XNNPACK backend for TensorFlow Lite
XNNPACK is a highly optimized library of floating-point neural network inference operators for ARM, x86, and WebAssembly architectures in Android, iOS, Windows, Linux, macOS, and Emscripten environments. This document describes how to use the XNNPACK library as an inference engine for TensorFlow Lite.
Using XNNPACK engine with TensorFlow Lite interpreter
XNNPACK integrates with TensorFlow Lite interpreter through the delegation mechanism. TensorFlow Lite supports several methods to enable XNNPACK for floating-point inference.
Enable XNNPACK via Java API on Android (recommended on Android)
Pre-built nightly TensorFlow Lite binaries for Android
include XNNPACK, albeit it is disabled by default. Use the setUseXNNPACK
method in Interpreter.Options
class to enable it:
Interpreter.Options interpreterOptions = new Interpreter.Options();
interpreterOptions.setUseXNNPACK(true);
Interpreter interpreter = new Interpreter(model, interpreterOptions);
Enable XNNPACK via Swift/Objective-C API on iOS (recommended on iOS)
Pre-built nightly TensorFlow Lite CocoaPods
include XNNPACK, but do not enable it by default. Swift developers can use
InterpreterOptions
object to enable XNNPACK:
var options = InterpreterOptions()
options.isXNNPackEnabled = true
var interpreter = try Interpreter(modelPath: "model/path", options: options)
Objective-C developers can enable XNNPACK via a new property in the
TFLInterpreterOptions
class:
TFLInterpreterOptions *options = [[TFLInterpreterOptions alloc] init];
options.useXNNPACK = YES;
NSError *error;
TFLInterpreter *interpreter =
[[TFLInterpreter alloc] initWithModelPath:@"model/path"
options:options
error:&error];
Enable XNNPACK via Bazel build flags (recommended on desktop)

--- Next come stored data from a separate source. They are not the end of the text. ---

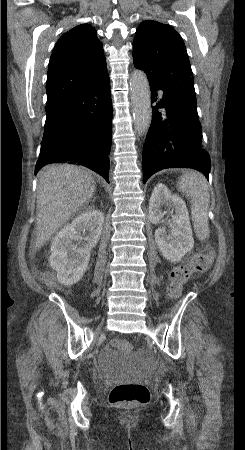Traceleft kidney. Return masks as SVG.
Wrapping results in <instances>:
<instances>
[{"instance_id":"1","label":"left kidney","mask_w":245,"mask_h":450,"mask_svg":"<svg viewBox=\"0 0 245 450\" xmlns=\"http://www.w3.org/2000/svg\"><path fill=\"white\" fill-rule=\"evenodd\" d=\"M162 207L170 211L174 228L171 234H167L165 228H158L155 241L163 257L170 262H178L194 247L188 210L181 198L172 195L165 185L157 184L149 201L151 223L158 224L162 220L165 215Z\"/></svg>"}]
</instances>
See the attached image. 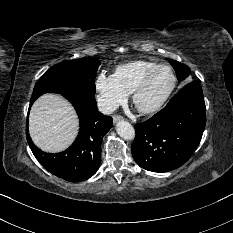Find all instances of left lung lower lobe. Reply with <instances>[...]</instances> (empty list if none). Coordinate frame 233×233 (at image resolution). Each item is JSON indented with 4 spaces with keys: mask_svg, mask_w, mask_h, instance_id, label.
Masks as SVG:
<instances>
[{
    "mask_svg": "<svg viewBox=\"0 0 233 233\" xmlns=\"http://www.w3.org/2000/svg\"><path fill=\"white\" fill-rule=\"evenodd\" d=\"M206 124L205 102L199 83L184 86L153 117L137 123L131 145L134 160L153 172L183 165L194 153Z\"/></svg>",
    "mask_w": 233,
    "mask_h": 233,
    "instance_id": "left-lung-lower-lobe-1",
    "label": "left lung lower lobe"
}]
</instances>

When building TensorFlow Lite with Bazel, add
--define tflite_with_xnnpack=true
, and the TensorFlow Lite interpreter will
use XNNPACK engine by default.
The exact command depends on the target platform, e.g. for Android AAR you'd use
bazel build -c opt --fat_apk_cpu=x86,x86_64,arm64-v8a,armeabi-v7a \
--host_crosstool_top=@bazel_tools//tools/cpp:toolchain \
--define tflite_with_xnnpack=true \
//tensorflow/lite/java:tensorflow-lite
Note that in this case Interpreter::SetNumThreads
invocation does not take
effect on number of threads used by XNNPACK engine. In order to specify number
of threads available for XNNPACK engine you should manually pass the value when
constructing the interpreter. The snippet below illustrates this assuming you
are using InterpreterBuilder
to construct the interpreter:
// Load model
tflite::Model* model;
...
// Construct the interprepter
tflite::ops::builtin::BuiltinOpResolver resolver;
std::unique_ptr<tflite::Interpreter> interpreter;
TfLiteStatus res = tflite::InterpreterBuilder(model, resolver, num_threads);
XNNPACK engine used by TensorFlow Lite interpreter uses a single thread for inference by default.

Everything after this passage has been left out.